Your answer must be an exact copy of the entries below, with every picture removed.

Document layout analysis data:
■ ■ ■
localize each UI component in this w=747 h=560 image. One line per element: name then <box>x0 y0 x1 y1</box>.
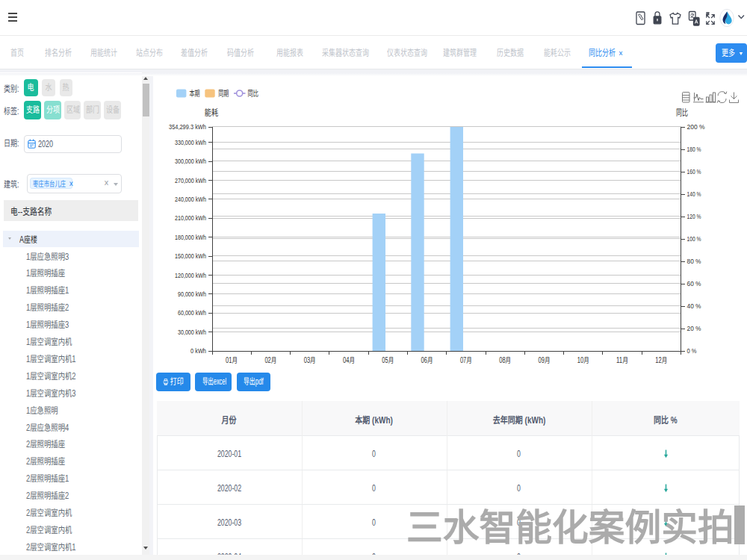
svg-text:09月: 09月 <box>539 356 551 364</box>
svg-text:120,000 kWh: 120,000 kWh <box>175 271 206 279</box>
svg-text:180,000 kWh: 180,000 kWh <box>175 233 206 241</box>
svg-text:270,000 kWh: 270,000 kWh <box>175 176 206 184</box>
svg-text:同比: 同比 <box>248 89 259 98</box>
svg-text:02月: 02月 <box>264 356 276 364</box>
svg-text:354,299.3 kWh: 354,299.3 kWh <box>169 122 206 131</box>
svg-text:07月: 07月 <box>460 356 472 364</box>
svg-text:11月: 11月 <box>616 356 628 364</box>
svg-text:本期: 本期 <box>190 89 200 98</box>
svg-text:06月: 06月 <box>421 356 433 364</box>
svg-text:30,000 kWh: 30,000 kWh <box>178 328 206 336</box>
svg-text:150,000 kWh: 150,000 kWh <box>175 252 206 260</box>
svg-text:160 %: 160 % <box>687 167 701 175</box>
svg-text:330,000 kWh: 330,000 kWh <box>175 138 206 146</box>
svg-text:10月: 10月 <box>577 356 589 364</box>
svg-text:04月: 04月 <box>343 356 355 364</box>
svg-text:03月: 03月 <box>304 356 316 364</box>
svg-text:240,000 kWh: 240,000 kWh <box>175 195 206 203</box>
svg-text:05月: 05月 <box>382 356 394 364</box>
svg-text:0 %: 0 % <box>687 346 697 355</box>
svg-text:12月: 12月 <box>655 356 667 364</box>
svg-text:08月: 08月 <box>499 356 511 364</box>
svg-text:200 %: 200 % <box>687 122 705 131</box>
svg-text:90,000 kWh: 90,000 kWh <box>178 290 206 298</box>
svg-text:80 %: 80 % <box>687 257 701 265</box>
svg-text:0 kWh: 0 kWh <box>190 346 206 355</box>
svg-text:140 %: 140 % <box>687 190 701 198</box>
svg-text:60 %: 60 % <box>687 279 701 287</box>
svg-text:120 %: 120 % <box>687 212 701 220</box>
svg-text:能耗: 能耗 <box>205 108 219 118</box>
svg-text:同期: 同期 <box>218 89 229 98</box>
svg-text:60,000 kWh: 60,000 kWh <box>178 308 206 317</box>
svg-text:40 %: 40 % <box>687 302 701 310</box>
svg-text:180 %: 180 % <box>687 145 701 153</box>
svg-text:01月: 01月 <box>226 356 238 364</box>
svg-text:同比: 同比 <box>676 108 688 118</box>
svg-text:20 %: 20 % <box>687 324 701 332</box>
svg-text:210,000 kWh: 210,000 kWh <box>175 214 206 222</box>
svg-text:300,000 kWh: 300,000 kWh <box>175 157 206 165</box>
svg-text:100 %: 100 % <box>687 234 701 243</box>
■ ■ ■
Task solution
localize each UI component in this w=747 h=560 image. One line per element: name then <box>x0 y0 x1 y1</box>.
svg-text:09月: 09月 <box>539 356 551 364</box>
svg-text:120,000 kWh: 120,000 kWh <box>175 271 206 279</box>
svg-text:180,000 kWh: 180,000 kWh <box>175 233 206 241</box>
svg-text:270,000 kWh: 270,000 kWh <box>175 176 206 184</box>
svg-text:同比: 同比 <box>248 89 259 98</box>
svg-text:02月: 02月 <box>264 356 276 364</box>
svg-text:354,299.3 kWh: 354,299.3 kWh <box>169 122 206 131</box>
svg-text:07月: 07月 <box>460 356 472 364</box>
svg-text:11月: 11月 <box>616 356 628 364</box>
svg-text:本期: 本期 <box>190 89 200 98</box>
svg-text:06月: 06月 <box>421 356 433 364</box>
svg-text:30,000 kWh: 30,000 kWh <box>178 328 206 336</box>
svg-text:150,000 kWh: 150,000 kWh <box>175 252 206 260</box>
svg-text:160 %: 160 % <box>687 167 701 175</box>
svg-text:330,000 kWh: 330,000 kWh <box>175 138 206 146</box>
svg-text:10月: 10月 <box>577 356 589 364</box>
svg-text:04月: 04月 <box>343 356 355 364</box>
svg-text:03月: 03月 <box>304 356 316 364</box>
svg-text:240,000 kWh: 240,000 kWh <box>175 195 206 203</box>
svg-text:05月: 05月 <box>382 356 394 364</box>
svg-text:0 %: 0 % <box>687 346 697 355</box>
svg-text:12月: 12月 <box>655 356 667 364</box>
svg-text:08月: 08月 <box>499 356 511 364</box>
svg-text:200 %: 200 % <box>687 122 705 131</box>
svg-text:90,000 kWh: 90,000 kWh <box>178 290 206 298</box>
svg-text:80 %: 80 % <box>687 257 701 265</box>
svg-text:0 kWh: 0 kWh <box>190 346 206 355</box>
svg-text:140 %: 140 % <box>687 190 701 198</box>
svg-text:60 %: 60 % <box>687 279 701 287</box>
svg-text:120 %: 120 % <box>687 212 701 220</box>
svg-text:能耗: 能耗 <box>205 108 219 118</box>
svg-text:同期: 同期 <box>218 89 229 98</box>
svg-text:60,000 kWh: 60,000 kWh <box>178 308 206 317</box>
svg-text:40 %: 40 % <box>687 302 701 310</box>
svg-text:180 %: 180 % <box>687 145 701 153</box>
svg-text:01月: 01月 <box>226 356 238 364</box>
svg-text:同比: 同比 <box>676 108 688 118</box>
svg-text:20 %: 20 % <box>687 324 701 332</box>
svg-text:210,000 kWh: 210,000 kWh <box>175 214 206 222</box>
svg-text:300,000 kWh: 300,000 kWh <box>175 157 206 165</box>
svg-text:100 %: 100 % <box>687 234 701 243</box>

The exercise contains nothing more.